Courtesy of: Vemasat Research Institute, Colleyville, Texas, United States of America.


The Eggs of the Thunderbird
Dec 03, 2010

That lightning can leave lasting impressions in the landscape is well known. Fulgurites – also familiar as ‘petrified lightning’ – are amorphous, sometimes tubular structures formed when quartz sand is fused under the influence of a lightning strike. Can atmospheric plasma produce similar transformations on the surface of other material than sand?

An affirmative answer is suggested by recent experiments conducted by the American plasma physicist, C. J. Ransom, and the Australian physicist, Wallace Thornhill. The pair discovered that spherules are often created when an electrical discharge is unleashed upon materials as diverse as a piece of iron oxide, carbonates, manganese dioxide, aluminium, magnesium silicate, rutile, perlite, diatomaceous earth, and hematite.

Although these experiments have only scratched the surface of a phenomenon almost entirely new to science, patterns are already beginning to emerge that link the intensity and duration of the discharge, coupled with the chemical composition of the affected metal or mineral, to specific qualities of the spherules that are formed – their quantity, size and distribution, their relationship to craters, whether they are hollow, and so on. For example, it appears that hematite impacted by an electric discharge tends to produce hollow spherules with relatively thick walls.

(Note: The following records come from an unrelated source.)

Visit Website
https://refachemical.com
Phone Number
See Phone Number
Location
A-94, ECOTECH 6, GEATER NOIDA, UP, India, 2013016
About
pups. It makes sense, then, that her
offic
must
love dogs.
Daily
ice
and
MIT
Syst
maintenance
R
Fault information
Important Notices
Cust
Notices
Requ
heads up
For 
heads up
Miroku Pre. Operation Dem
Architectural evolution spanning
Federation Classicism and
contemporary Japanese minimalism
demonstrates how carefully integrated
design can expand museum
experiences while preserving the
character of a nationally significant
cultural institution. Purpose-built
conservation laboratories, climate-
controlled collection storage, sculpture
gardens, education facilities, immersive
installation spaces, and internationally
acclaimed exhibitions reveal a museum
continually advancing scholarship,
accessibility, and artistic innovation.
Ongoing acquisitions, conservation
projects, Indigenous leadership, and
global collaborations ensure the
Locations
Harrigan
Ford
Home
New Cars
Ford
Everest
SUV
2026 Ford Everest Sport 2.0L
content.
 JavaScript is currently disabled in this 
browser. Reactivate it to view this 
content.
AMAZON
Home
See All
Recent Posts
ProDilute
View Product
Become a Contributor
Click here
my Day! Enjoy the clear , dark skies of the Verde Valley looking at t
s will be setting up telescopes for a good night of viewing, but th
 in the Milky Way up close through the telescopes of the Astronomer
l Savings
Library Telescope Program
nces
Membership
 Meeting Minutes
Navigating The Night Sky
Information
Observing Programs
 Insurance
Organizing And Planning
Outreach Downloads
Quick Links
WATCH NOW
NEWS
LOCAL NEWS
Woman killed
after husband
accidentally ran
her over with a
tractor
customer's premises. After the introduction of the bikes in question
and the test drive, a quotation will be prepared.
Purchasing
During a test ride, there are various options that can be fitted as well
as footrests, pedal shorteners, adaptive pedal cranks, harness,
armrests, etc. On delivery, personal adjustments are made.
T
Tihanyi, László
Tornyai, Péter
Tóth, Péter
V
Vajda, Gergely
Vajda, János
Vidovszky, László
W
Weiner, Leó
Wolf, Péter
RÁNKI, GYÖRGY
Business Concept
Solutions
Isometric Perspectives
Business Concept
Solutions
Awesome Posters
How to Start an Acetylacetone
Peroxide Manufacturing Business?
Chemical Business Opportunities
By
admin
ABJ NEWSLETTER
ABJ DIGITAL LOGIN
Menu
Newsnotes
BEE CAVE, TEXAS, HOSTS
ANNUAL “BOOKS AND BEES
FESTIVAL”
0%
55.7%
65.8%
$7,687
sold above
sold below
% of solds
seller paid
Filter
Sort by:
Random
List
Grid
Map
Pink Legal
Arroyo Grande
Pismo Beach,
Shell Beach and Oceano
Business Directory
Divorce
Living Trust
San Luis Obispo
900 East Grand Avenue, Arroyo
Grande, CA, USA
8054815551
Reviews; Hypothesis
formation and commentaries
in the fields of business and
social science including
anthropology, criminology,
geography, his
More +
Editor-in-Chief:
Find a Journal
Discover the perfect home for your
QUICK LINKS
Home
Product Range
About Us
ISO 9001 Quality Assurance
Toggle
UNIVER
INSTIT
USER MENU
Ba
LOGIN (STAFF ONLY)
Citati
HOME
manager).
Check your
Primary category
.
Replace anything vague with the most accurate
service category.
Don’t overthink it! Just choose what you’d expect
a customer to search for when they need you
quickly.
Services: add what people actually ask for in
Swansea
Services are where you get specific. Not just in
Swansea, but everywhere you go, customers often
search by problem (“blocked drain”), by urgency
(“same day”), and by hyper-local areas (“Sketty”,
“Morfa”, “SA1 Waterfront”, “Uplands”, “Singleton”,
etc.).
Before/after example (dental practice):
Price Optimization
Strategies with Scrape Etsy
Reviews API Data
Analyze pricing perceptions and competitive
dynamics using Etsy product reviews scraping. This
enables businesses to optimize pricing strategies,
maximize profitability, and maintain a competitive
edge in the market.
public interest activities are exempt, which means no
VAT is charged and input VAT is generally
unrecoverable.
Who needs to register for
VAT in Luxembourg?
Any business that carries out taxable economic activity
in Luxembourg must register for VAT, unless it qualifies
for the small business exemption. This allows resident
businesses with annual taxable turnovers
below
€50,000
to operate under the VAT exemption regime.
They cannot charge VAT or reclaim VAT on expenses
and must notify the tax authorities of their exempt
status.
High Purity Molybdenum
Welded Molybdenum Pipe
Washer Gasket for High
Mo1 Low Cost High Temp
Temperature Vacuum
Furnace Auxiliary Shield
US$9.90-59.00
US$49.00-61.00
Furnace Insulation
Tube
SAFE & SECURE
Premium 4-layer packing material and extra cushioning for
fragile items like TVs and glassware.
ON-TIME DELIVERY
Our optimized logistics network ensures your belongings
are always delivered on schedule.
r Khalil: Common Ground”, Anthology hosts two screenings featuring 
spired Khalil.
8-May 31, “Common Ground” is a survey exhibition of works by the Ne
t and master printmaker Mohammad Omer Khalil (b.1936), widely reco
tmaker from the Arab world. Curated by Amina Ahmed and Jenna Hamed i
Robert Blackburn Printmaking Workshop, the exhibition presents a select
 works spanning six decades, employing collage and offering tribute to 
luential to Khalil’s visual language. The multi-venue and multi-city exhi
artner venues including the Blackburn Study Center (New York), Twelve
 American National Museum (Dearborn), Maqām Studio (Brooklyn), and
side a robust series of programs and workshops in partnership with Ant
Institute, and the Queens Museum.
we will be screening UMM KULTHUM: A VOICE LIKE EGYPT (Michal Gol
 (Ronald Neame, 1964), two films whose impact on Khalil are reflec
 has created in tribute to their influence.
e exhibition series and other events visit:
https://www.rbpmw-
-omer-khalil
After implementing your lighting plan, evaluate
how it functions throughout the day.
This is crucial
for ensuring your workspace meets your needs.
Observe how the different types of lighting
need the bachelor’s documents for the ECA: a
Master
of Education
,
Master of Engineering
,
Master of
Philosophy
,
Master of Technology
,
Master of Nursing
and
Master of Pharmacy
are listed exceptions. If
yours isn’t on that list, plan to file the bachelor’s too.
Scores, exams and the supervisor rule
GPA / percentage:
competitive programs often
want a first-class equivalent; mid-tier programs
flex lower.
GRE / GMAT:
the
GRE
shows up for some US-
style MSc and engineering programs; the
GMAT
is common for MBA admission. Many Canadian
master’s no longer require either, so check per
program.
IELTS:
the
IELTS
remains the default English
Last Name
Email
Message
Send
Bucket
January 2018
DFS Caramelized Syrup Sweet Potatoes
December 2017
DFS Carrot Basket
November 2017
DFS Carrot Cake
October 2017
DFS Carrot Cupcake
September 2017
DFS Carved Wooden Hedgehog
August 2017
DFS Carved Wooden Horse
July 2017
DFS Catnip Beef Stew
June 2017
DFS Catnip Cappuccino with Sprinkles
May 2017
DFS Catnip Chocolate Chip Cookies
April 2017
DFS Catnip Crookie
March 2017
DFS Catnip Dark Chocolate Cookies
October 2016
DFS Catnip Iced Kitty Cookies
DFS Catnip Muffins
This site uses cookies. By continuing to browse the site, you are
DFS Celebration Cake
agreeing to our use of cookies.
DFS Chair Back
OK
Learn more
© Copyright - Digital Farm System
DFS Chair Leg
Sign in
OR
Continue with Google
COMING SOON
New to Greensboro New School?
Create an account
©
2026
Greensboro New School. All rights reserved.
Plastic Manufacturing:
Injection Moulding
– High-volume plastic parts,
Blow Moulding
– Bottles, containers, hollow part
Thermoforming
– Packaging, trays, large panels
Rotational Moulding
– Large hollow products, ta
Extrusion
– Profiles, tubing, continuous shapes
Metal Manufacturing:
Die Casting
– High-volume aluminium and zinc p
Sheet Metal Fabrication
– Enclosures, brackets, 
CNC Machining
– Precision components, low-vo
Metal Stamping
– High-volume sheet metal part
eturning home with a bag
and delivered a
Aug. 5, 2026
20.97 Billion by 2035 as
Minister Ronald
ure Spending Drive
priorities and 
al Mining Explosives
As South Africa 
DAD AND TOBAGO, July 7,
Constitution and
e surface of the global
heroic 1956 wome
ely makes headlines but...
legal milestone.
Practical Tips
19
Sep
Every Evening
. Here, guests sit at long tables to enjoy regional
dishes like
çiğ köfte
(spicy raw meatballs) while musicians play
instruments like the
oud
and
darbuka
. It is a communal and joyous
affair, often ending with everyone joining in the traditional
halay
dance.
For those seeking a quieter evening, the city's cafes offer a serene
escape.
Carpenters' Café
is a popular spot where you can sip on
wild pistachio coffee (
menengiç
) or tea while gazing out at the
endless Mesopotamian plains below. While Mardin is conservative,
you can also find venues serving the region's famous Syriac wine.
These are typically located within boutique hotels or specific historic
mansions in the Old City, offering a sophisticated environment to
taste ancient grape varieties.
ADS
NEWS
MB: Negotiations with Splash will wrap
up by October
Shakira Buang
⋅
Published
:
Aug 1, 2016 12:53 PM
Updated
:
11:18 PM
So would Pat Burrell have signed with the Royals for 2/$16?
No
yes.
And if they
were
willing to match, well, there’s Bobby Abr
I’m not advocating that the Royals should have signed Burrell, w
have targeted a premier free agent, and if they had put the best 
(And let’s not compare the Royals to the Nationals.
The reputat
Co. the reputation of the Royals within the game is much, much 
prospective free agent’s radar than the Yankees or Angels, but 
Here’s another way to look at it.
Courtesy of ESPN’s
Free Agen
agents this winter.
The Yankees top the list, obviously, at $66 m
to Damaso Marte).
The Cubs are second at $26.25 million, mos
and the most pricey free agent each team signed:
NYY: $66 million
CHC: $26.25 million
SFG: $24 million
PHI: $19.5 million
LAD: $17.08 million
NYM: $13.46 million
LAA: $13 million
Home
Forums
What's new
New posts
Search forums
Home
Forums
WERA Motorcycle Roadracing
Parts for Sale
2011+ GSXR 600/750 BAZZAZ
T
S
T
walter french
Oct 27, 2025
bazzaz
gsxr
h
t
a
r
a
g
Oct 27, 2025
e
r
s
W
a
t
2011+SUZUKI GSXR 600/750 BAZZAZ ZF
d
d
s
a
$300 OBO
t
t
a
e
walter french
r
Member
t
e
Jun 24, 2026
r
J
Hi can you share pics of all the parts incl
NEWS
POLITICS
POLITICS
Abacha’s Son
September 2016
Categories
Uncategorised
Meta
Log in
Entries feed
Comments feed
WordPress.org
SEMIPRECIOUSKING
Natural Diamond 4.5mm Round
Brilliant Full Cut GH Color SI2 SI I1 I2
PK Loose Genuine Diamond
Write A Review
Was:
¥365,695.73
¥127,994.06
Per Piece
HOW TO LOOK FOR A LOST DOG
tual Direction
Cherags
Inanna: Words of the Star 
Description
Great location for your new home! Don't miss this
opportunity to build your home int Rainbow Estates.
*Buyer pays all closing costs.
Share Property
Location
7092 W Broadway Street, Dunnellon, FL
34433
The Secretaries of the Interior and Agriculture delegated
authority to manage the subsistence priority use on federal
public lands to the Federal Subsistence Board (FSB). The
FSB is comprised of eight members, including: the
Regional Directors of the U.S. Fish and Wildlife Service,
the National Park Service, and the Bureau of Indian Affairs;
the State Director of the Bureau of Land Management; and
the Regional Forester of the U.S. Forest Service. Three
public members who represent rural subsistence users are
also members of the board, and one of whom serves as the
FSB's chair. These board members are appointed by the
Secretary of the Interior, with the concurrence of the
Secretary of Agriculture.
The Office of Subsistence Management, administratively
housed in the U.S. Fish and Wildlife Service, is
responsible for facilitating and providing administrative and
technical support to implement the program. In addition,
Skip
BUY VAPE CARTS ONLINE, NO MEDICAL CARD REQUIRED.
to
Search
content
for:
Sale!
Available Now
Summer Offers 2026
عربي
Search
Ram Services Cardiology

While the potential impact of these findings on geology may be considerable, the fledgling sub-discipline of geomythology is likely to reap benefits, too. A large set of superstitions and mythical traditions worldwide are concerned with ‘eggs’ and ‘boulders’ deposited on occasion of lightning flashes or other luminous transient events in the atmosphere. Such traditions typically do not belong to the framework of creation mythology, but exist in isolation as a type of ‘proto-scientific’ folklore. The following Korean legend allegedly describes events taking place during the first century BCE:

'Suddenly there was a lightning-flash, and an auspicious rainbow stretched down from heaven and touched the earth in the south by the well called Najŏng in the direction of Mt. Yang, where a white horse was seen kneeling and bowing to something. … the white horse neighed loudly and flew up to heaven on the rising veil of the rainbow, leaving behind a large red egg (some say a blue egg) lying on a giant rock near the well'.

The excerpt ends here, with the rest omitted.